■ Task requirements ■
Search the records that follow and extract every line containing the string "Modelleri".

═══

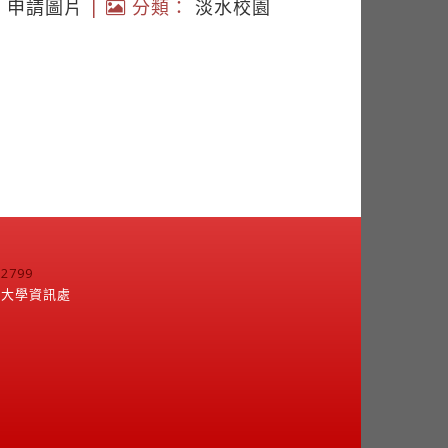
|
申請圖片
|
分類：
淡水校園
799
江大學資訊處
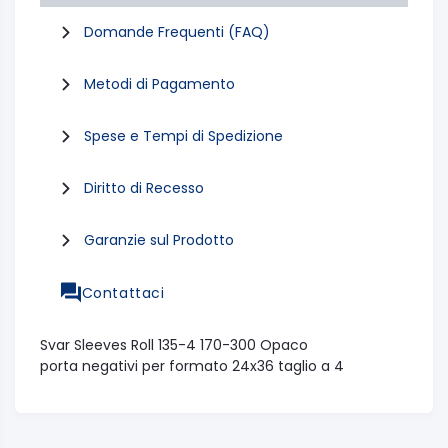
Domande Frequenti (FAQ)
Metodi di Pagamento
Spese e Tempi di Spedizione
Diritto di Recesso
Garanzie sul Prodotto
Contattaci
Svar Sleeves Roll 135-4 170-300 Opaco
porta negativi per formato 24x36 taglio a 4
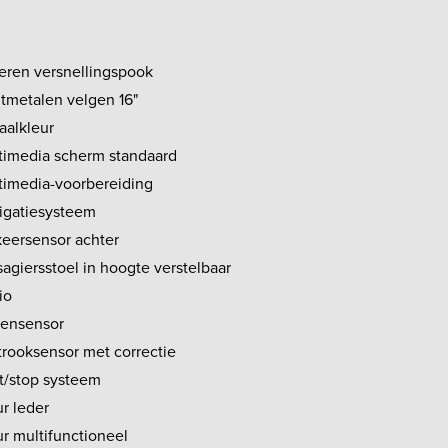
eren versnellingspook
htmetalen velgen 16"
aalkleur
timedia scherm standaard
timedia-voorbereiding
igatiesysteem
keersensor achter
agiersstoel in hoogte verstelbaar
io
ensensor
trooksensor met correctie
rt/stop systeem
r leder
ur multifunctioneel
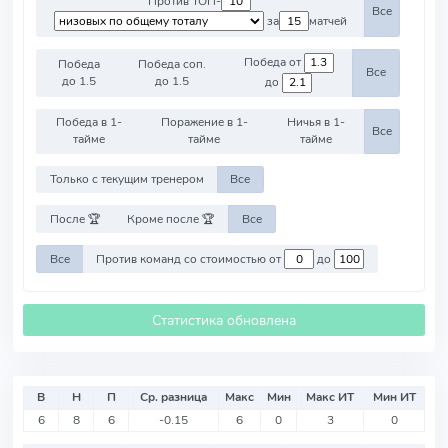
Против ТОП-
Все
за
матчей
Победа от
Победа
Победа соп.
Все
до 1.5
до 1.5
до
Победа в 1-
Поражение в 1-
Ничья в 1-
Все
тайме
тайме
тайме
Только с текущим тренером
Все
После 🏆
Кроме после 🏆
Все
Все
Против команд со стоимостью от
до
Статистика обновлена
В
Н
П
Ср. разница
Макс
Мин
Макс ИТ
Мин ИТ
6
8
6
-0.15
6
0
3
0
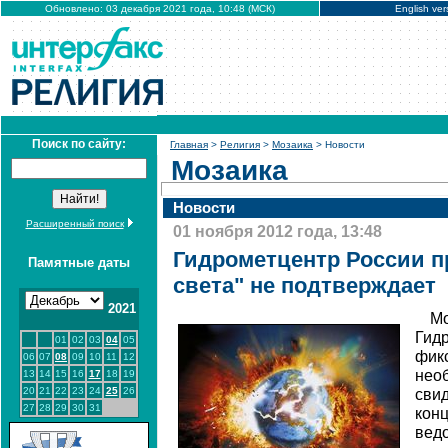
Обновлено: 03 декабря 2021 года, 10:48 (МСК)
English ver
Поиск по сайту:
Главная
>
Религия
>
Мозаика
> Новости
Мозаика
Новости
Расширенный поиск
01 ноября 2012 года, 13:48
Гидрометцентр России п
Памятные даты
света" не подтверждает
2021
Мо
Гид
01
02
03
04
05
фикс
06
07
08
09
10
11
12
нео
13
14
15
16
17
18
19
20
21
22
23
24
25
26
сви
27
28
29
30
31
конц
вед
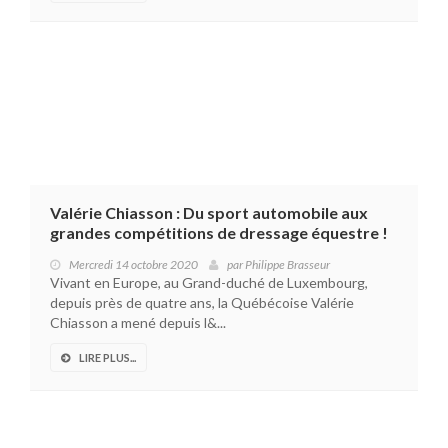
Valérie Chiasson : Du sport automobile aux
grandes compétitions de dressage équestre !
Mercredi 14 octobre 2020
par
Philippe Brasseur
Vivant en Europe, au Grand-duché de Luxembourg,
depuis près de quatre ans, la Québécoise Valérie
Chiasson a mené depuis l&...
LIRE PLUS...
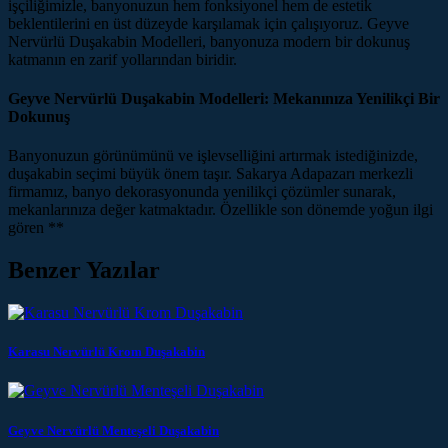
işçiliğimizle, banyonuzun hem fonksiyonel hem de estetik
beklentilerini en üst düzeyde karşılamak için çalışıyoruz. Geyve
Nervürlü Duşakabin Modelleri, banyonuza modern bir dokunuş
katmanın en zarif yollarından biridir.
Geyve Nervürlü Duşakabin Modelleri: Mekanınıza Yenilikçi Bir
Dokunuş
Banyonuzun görünümünü ve işlevselliğini artırmak istediğinizde,
duşakabin seçimi büyük önem taşır. Sakarya Adapazarı merkezli
firmamız, banyo dekorasyonunda yenilikçi çözümler sunarak,
mekanlarınıza değer katmaktadır. Özellikle son dönemde yoğun ilgi
gören **
Benzer Yazılar
Karasu Nervürlü Krom Duşakabin
Geyve Nervürlü Menteşeli Duşakabin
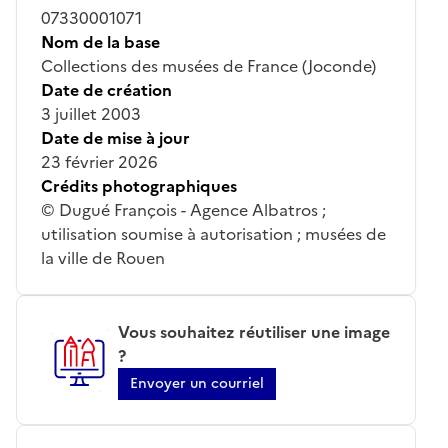
07330001071
Nom de la base
Collections des musées de France (Joconde)
Date de création
3 juillet 2003
Date de mise à jour
23 février 2026
Crédits photographiques
© Dugué François - Agence Albatros ;
utilisation soumise à autorisation ; musées de
la ville de Rouen
Vous souhaitez réutiliser une image
?
Envoyer un courriel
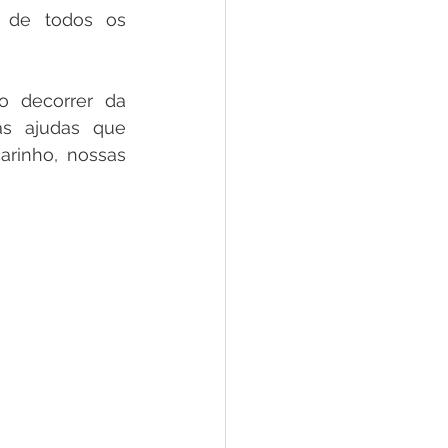
 de todos os 
 decorrer da 
s ajudas que 
inho, nossas  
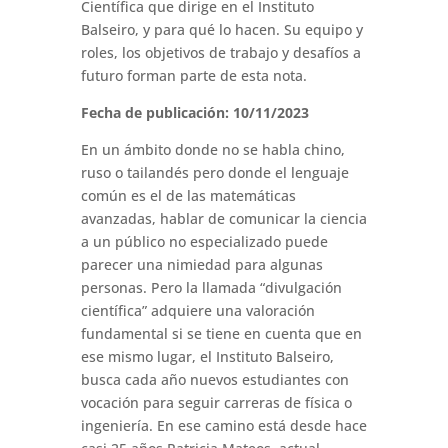
Científica que dirige en el Instituto
Balseiro, y para qué lo hacen. Su equipo y
roles, los objetivos de trabajo y desafíos a
futuro forman parte de esta nota.
Fecha de publicación: 10/11/2023
En un ámbito donde no se habla chino,
ruso o tailandés pero donde el lenguaje
común es el de las matemáticas
avanzadas, hablar de comunicar la ciencia
a un público no especializado puede
parecer una nimiedad para algunas
personas. Pero la llamada “divulgación
científica” adquiere una valoración
fundamental si se tiene en cuenta que en
ese mismo lugar, el Instituto Balseiro,
busca cada año nuevos estudiantes con
vocación para seguir carreras de física o
ingeniería. En ese camino está desde hace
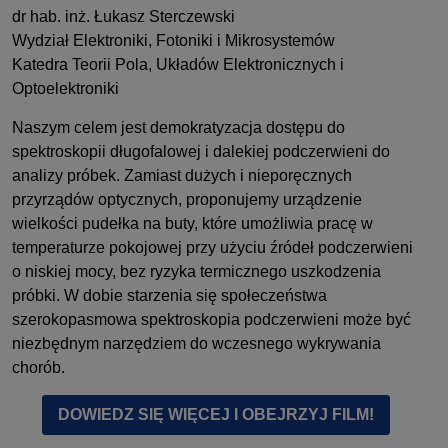
dr hab. inż. Łukasz Sterczewski
Wydział Elektroniki, Fotoniki i Mikrosystemów
Katedra Teorii Pola, Układów Elektronicznych i
Optoelektroniki
Naszym celem jest demokratyzacja dostępu do
spektroskopii długofalowej i dalekiej podczerwieni do
analizy próbek. Zamiast dużych i nieporęcznych
przyrządów optycznych, proponujemy urządzenie
wielkości pudełka na buty, które umożliwia pracę w
temperaturze pokojowej przy użyciu źródeł podczerwieni
o niskiej mocy, bez ryzyka termicznego uszkodzenia
próbki. W dobie starzenia się społeczeństwa
szerokopasmowa spektroskopia podczerwieni może być
niezbędnym narzędziem do wczesnego wykrywania
chorób.
DOWIEDZ SIĘ WIĘCEJ I OBEJRZYJ FILM!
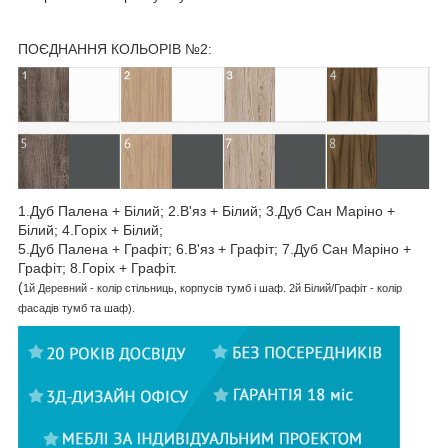
ПОЄДНАННЯ КОЛЬОРІВ №2:
1.Дуб Палена + Білий; 2.В'яз + Білий; 3.Дуб Сан Маріно +
Білий; 4.Горіх + Білий;
5.Дуб Палена + Графіт; 6.В'яз + Графіт; 7.Дуб Сан Маріно +
Графіт; 8.Горіх + Графіт.
(
1й
Деревний
- колір стільниць, корпусів тумб і шаф.
2й Білий/Графіт - колір
фасадів тумб та шаф).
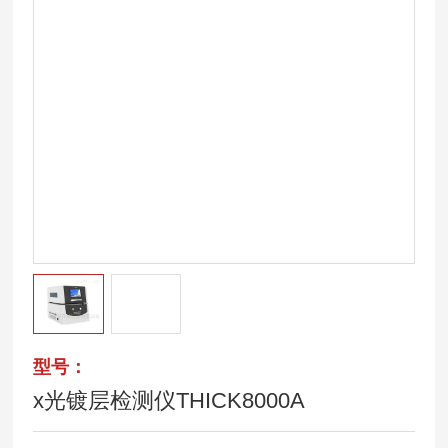
型号：
x光镀层检测仪THICK8000A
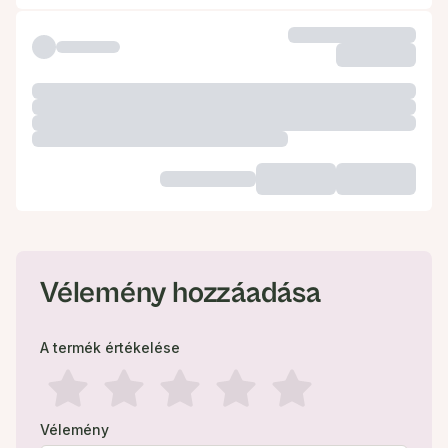
Vélemény hozzáadása
A termék értékelése
Vélemény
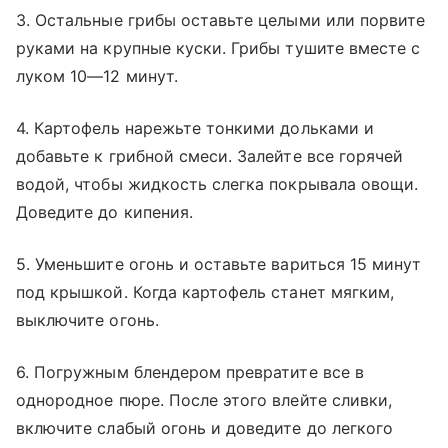
3. Остальные грибы оставьте целыми или порвите
руками на крупные куски. Грибы тушите вместе с
луком 10—12 минут.
4. Картофель нарежьте тонкими дольками и
добавьте к грибной смеси. Залейте все горячей
водой, чтобы жидкость слегка покрывала овощи.
Доведите до кипения.
5. Уменьшите огонь и оставьте вариться 15 минут
под крышкой. Когда картофель станет мягким,
выключите огонь.
6. Погружным блендером превратите все в
однородное пюре. После этого влейте сливки,
включите слабый огонь и доведите до легкого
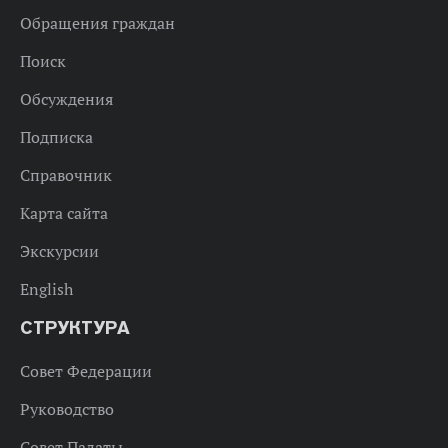
Обращения граждан
Поиск
Обсуждения
Подписка
Справочник
Карта сайта
Экскурсии
English
СТРУКТУРА
Совет Федерации
Руководство
Совет Палаты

═══

■ Task response ■
Nervürlü Duşakabin Modelleri, banyonuza modern bir dokunuş
Geyve Nervürlü Duşakabin Modelleri: Mekanınıza Yenilikçi Bir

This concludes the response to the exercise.